Autor zdjęcia: Zbigniew Luchciński/ksppolonia.pl
Wreszcie wszystko ostatecznie wyjaśnione. Paweł Wszołek oficjalnie w Sampdorii
Długo to trwało, ale dobrze się skończyło. Paweł Wszołek oficjalnie został piłkarzem Sampdorii. Z czternastym klubem Serie A związał się aż czteroletnim kontraktem.
Młody skrzydłowy zmienił barwy na zasadzie wolnego transferu, gdyż kilka tygodni temu anulowano jego umowę z Polonią Warszawa. Temat drużyny z Genui wałkowano w mediach od dawna. Ostatnio było nieco ciszej i wreszcie historia ta znalazła swój kres.
Skoro Wszołka wzięto na cztery sezony, Włosi muszą z nim wiązać poważne plany. Najwyraźniej nie zraził ich fakt, że piłkarz ma za sobą fatalną rundę wiosenną. Zamieszanie z transferem do Hannoveru, kilka dni bez treningów, coraz większe problemy Polonii - to wszystko na pewno mogło mieć wpływ, ale czy aż tak duży? Czy to był jedyny powód? Tego pewnie nigdy się nie dowiemy.
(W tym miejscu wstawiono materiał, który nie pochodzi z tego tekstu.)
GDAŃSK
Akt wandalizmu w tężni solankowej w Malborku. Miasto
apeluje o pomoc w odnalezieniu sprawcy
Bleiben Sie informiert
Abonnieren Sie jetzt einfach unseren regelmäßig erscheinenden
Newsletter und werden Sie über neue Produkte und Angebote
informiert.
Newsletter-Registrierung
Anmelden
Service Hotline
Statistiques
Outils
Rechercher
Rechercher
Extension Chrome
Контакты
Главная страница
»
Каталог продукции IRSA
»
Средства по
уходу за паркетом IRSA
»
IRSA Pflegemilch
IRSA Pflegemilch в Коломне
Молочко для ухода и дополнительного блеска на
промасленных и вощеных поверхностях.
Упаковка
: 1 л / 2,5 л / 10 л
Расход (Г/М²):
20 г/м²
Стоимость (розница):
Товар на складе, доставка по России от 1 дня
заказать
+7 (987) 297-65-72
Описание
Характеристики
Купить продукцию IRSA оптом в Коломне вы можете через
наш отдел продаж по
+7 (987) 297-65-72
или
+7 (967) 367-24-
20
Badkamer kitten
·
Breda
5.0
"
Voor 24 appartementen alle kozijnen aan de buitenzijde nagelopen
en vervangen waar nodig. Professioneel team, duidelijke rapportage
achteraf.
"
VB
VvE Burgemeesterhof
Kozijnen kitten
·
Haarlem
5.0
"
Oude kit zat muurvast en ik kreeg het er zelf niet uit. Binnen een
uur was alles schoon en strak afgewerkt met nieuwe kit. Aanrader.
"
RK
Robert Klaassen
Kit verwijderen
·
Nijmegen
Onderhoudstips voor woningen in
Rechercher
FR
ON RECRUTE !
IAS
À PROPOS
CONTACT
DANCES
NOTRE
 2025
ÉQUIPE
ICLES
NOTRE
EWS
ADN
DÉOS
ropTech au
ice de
Jak na klub z czołowej ligi, na Stadio Luigi Ferraris rywalizacja na skrzydle jest obecnie niezbyt duża. Marcelo Estigarribia był jedynie wypożyczony i raczej nie zostanie. Z kolei Davide Gavazzi leczy poważną kontuzję, więc zostają jeszcze tylko Zsolt Laczko (powrót z Vicenzy), Eder i Gianclusa Sansone. Polak ma zatem sporą szansę, by wskoczyć do składu.
Razem z transferem Wszołka ogłoszono przyjście napastnika Juventusu, Manolo Gabbiadiniego. W ostatnim sezonie przebywał on na wypożyczeniu w Bolonii. W 30 meczach strzelił sześć goli.
Niedługo ich nowym kolegą powinien też zostać Bartosz Salamon. Jego obecność na pewno pomogłaby Wszołkowi, bo zawodnik Milanu od lat gra we Włoszech, doskonale zna język. Byłby nieoceniony na początku aklimatyzacji.